───── DATASET CONTENT

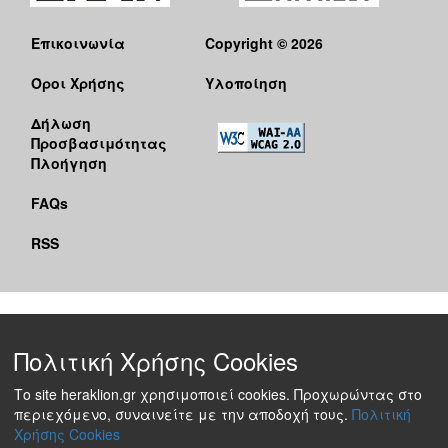
Επικοινωνία
Copyright © 2026
Όροι Χρήσης
Υλοποίηση
Δήλωση
Προσβασιμότητας
Πλοήγηση
FAQs
RSS
Πολιτική Χρήσης Cookies
Το site heraklion.gr χρησιμοποιεί cookies. Προχωρώντας στο
περιεχόμενο, συναινείτε με την αποδοχή τους.
Πολιτική
Χρήσης Cookies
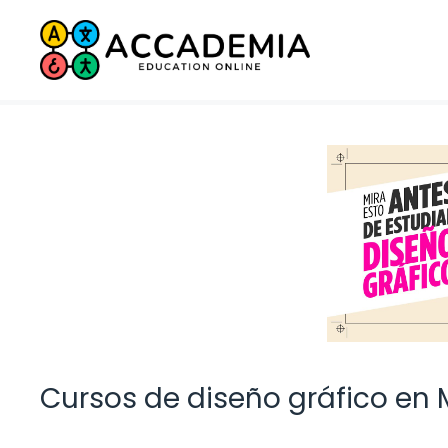
Saltar
al
contenido
Cursos de diseño gráfico en 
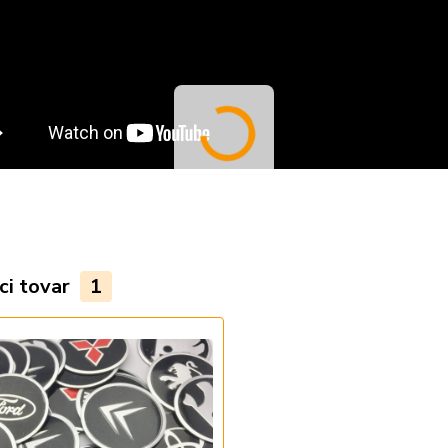
ci tovar
1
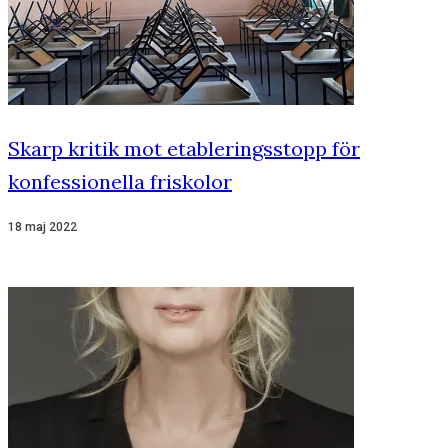
Skarp kritik mot etableringsstopp för
konfessionella friskolor
18 maj 2022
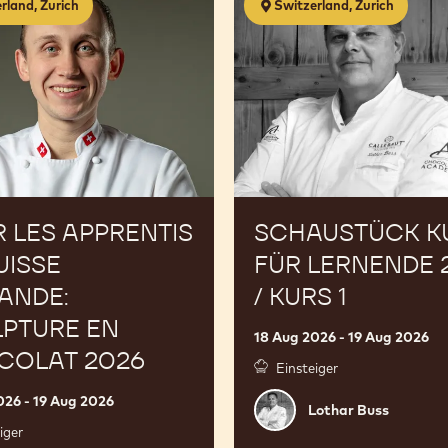
rland, Zurich
Switzerland, Zurich
Kurs
für
Lernende
2026
/
Kurs
1
 LES APPRENTIS
SCHAUSTÜCK K
UISSE
FÜR LERNENDE 
ANDE:
/ KURS 1
PTURE EN
18 Aug 2026 - 19 Aug 2026
COLAT 2026
Einsteiger
026 - 19 Aug 2026
Lothar
Lothar Buss
Buss
iger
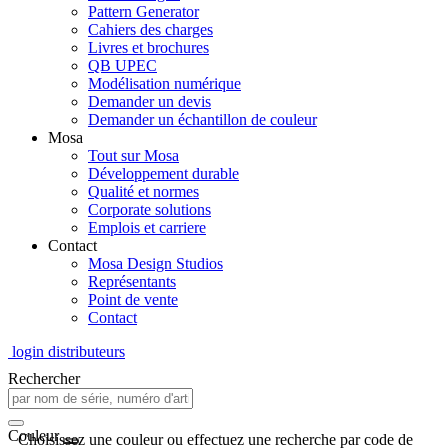
Pattern Generator
Cahiers des charges
Livres et brochures
QB UPEC
Modélisation numérique
Demander un devis
Demander un échantillon de couleur
Mosa
Tout sur Mosa
Développement durable
Qualité et normes
Corporate solutions
Emplois et carriere
Contact
Mosa Design Studios
Représentants
Point de vente
Contact
login distributeurs
Rechercher
Couleur
Choisissez une couleur ou effectuez une recherche par code de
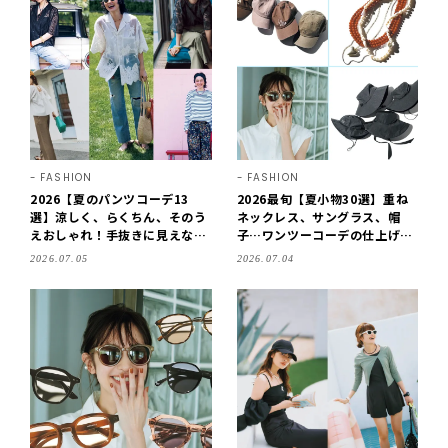
FASHION
FASHION
2026【夏のパンツコーデ13
2026最旬【夏小物30選】重ね
選】涼しく、らくちん、そのう
ネックレス、サングラス、帽
えおしゃれ！手抜きに見えない
子…ワンツーコーデの仕上げに
「ワンツーコーデの磨き方」
＋αでおしゃれ度は爆上がり！
2026.07.05
2026.07.04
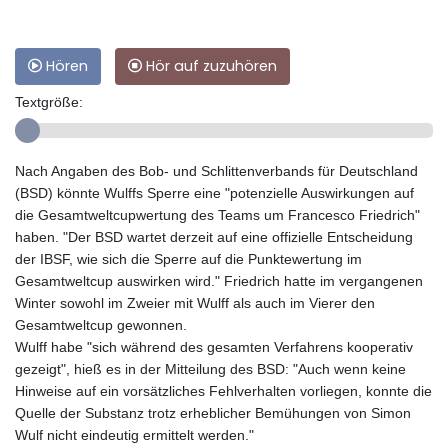
Hören
Hör auf zuzuhören
Textgröße:
Nach Angaben des Bob- und Schlittenverbands für Deutschland
(BSD) könnte Wulffs Sperre eine "potenzielle Auswirkungen auf
die Gesamtweltcupwertung des Teams um Francesco Friedrich"
haben. "Der BSD wartet derzeit auf eine offizielle Entscheidung
der IBSF, wie sich die Sperre auf die Punktewertung im
Gesamtweltcup auswirken wird." Friedrich hatte im vergangenen
Winter sowohl im Zweier mit Wulff als auch im Vierer den
Gesamtweltcup gewonnen.
Wulff habe "sich während des gesamten Verfahrens kooperativ
gezeigt", hieß es in der Mitteilung des BSD: "Auch wenn keine
Hinweise auf ein vorsätzliches Fehlverhalten vorliegen, konnte die
Quelle der Substanz trotz erheblicher Bemühungen von Simon
Wulf nicht eindeutig ermittelt werden."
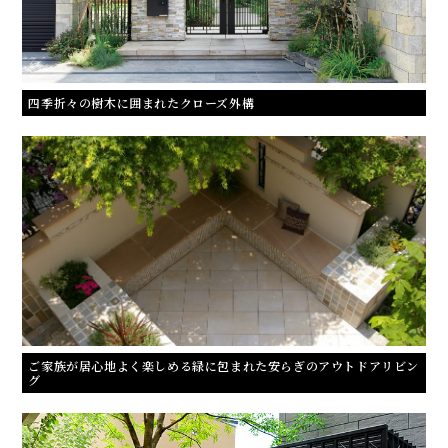
四季折々の樹木に囲まれたクローズ外構
ご家族が居心地よく楽しめる緑に包まれた安らぎのアウトドアリビン
グ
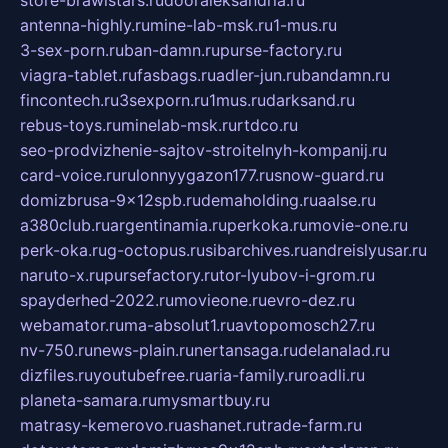
store-brawlstars.ru
dooraleksandria.ru
antenna-highly.ru
mine-lab-msk.ru
1-mus.ru
3-sex-porn.ru
ban-damn.ru
purse-factory.ru
viagra-tablet.ru
fasbags.ru
adler-jun.ru
bandamn.ru
fincontech.ru
3sexporn.ru
1mus.ru
darksand.ru
rebus-toys.ru
minelab-msk.ru
rtdco.ru
seo-prodvizhenie-sajtov-stroitelnyh-kompanij.ru
card-voice.ru
rulonnyygazon177.ru
snow-guard.ru
domizbrusa-9x12spb.ru
demaholding.ru
aalse.ru
a380club.ru
argentinamia.ru
perkoka.ru
movie-one.ru
perk-oka.ru
g-octopus.ru
sibarchives.ru
andreislyusar.ru
naruto-x.ru
pursefactory.ru
tor-lyubov-i-grom.ru
spayderhed-2022.ru
movieone.ru
evro-dez.ru
webamator.ru
ma-absolut1.ru
avtopomosch27.ru
nv-750.ru
news-plain.ru
nertansaga.ru
delanalad.ru
dizfiles.ru
youtubefree.ru
aria-family.ru
roadli.ru
planeta-samara.ru
mysmartbuy.ru
matrasy-kemerovo.ru
ashanet.ru
trade-farm.ru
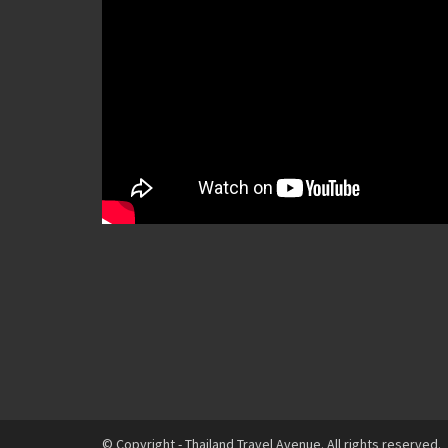
© Copyright - Thailand Travel Avenue. All rights reserved.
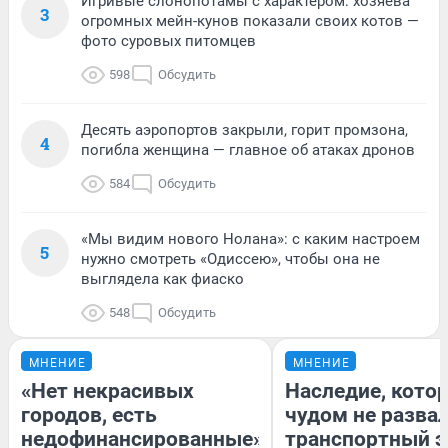
Игривые слонопотамы с характером: хозяева
3
огромных мейн-кунов показали своих котов —
фото суровых питомцев
598
Обсудить
Десять аэропортов закрыли, горит промзона,
4
погибла женщина — главное об атаках дронов
584
Обсудить
«Мы видим нового Нолана»: с каким настроем
5
нужно смотреть «Одиссею», чтобы она не
выглядела как фиаско
548
Обсудить
МНЕНИЕ
МНЕНИЕ
«Нет некрасивых
Наследие, кото
городов, есть
чудом не разва
недофинансированные».
транспортный э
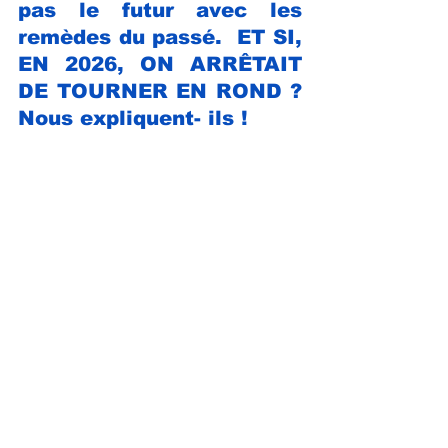
pas le futur avec les 
remèdes du passé.  ET SI, 
EN 2026, ON ARRÊTAIT 
DE TOURNER EN ROND ? 
Nous expliquent-
 ils !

──────────

__WHAT TO PRODUCE__
Everything from the first line of the entries through the line containing "Skarp kritik mot etableringsstopp för" is to be transcribed exactly; the pictures are not.

__THE ANSWER__
Επικοινωνία
Copyright © 2026
Όροι Χρήσης
Υλοποίηση
Δήλωση
Προσβασιμότητας
Πλοήγηση
FAQs
RSS
Πολιτική Χρήσης Cookies
Το site heraklion.gr χρησιμοποιεί cookies. Προχωρώντας στο
περιεχόμενο, συναινείτε με την αποδοχή τους.
Πολιτική
Χρήσης Cookies
Saltar
al
contenido
Cursos de diseño gráfico en 
ci tovar
1
Skarp kritik mot etableringsstopp för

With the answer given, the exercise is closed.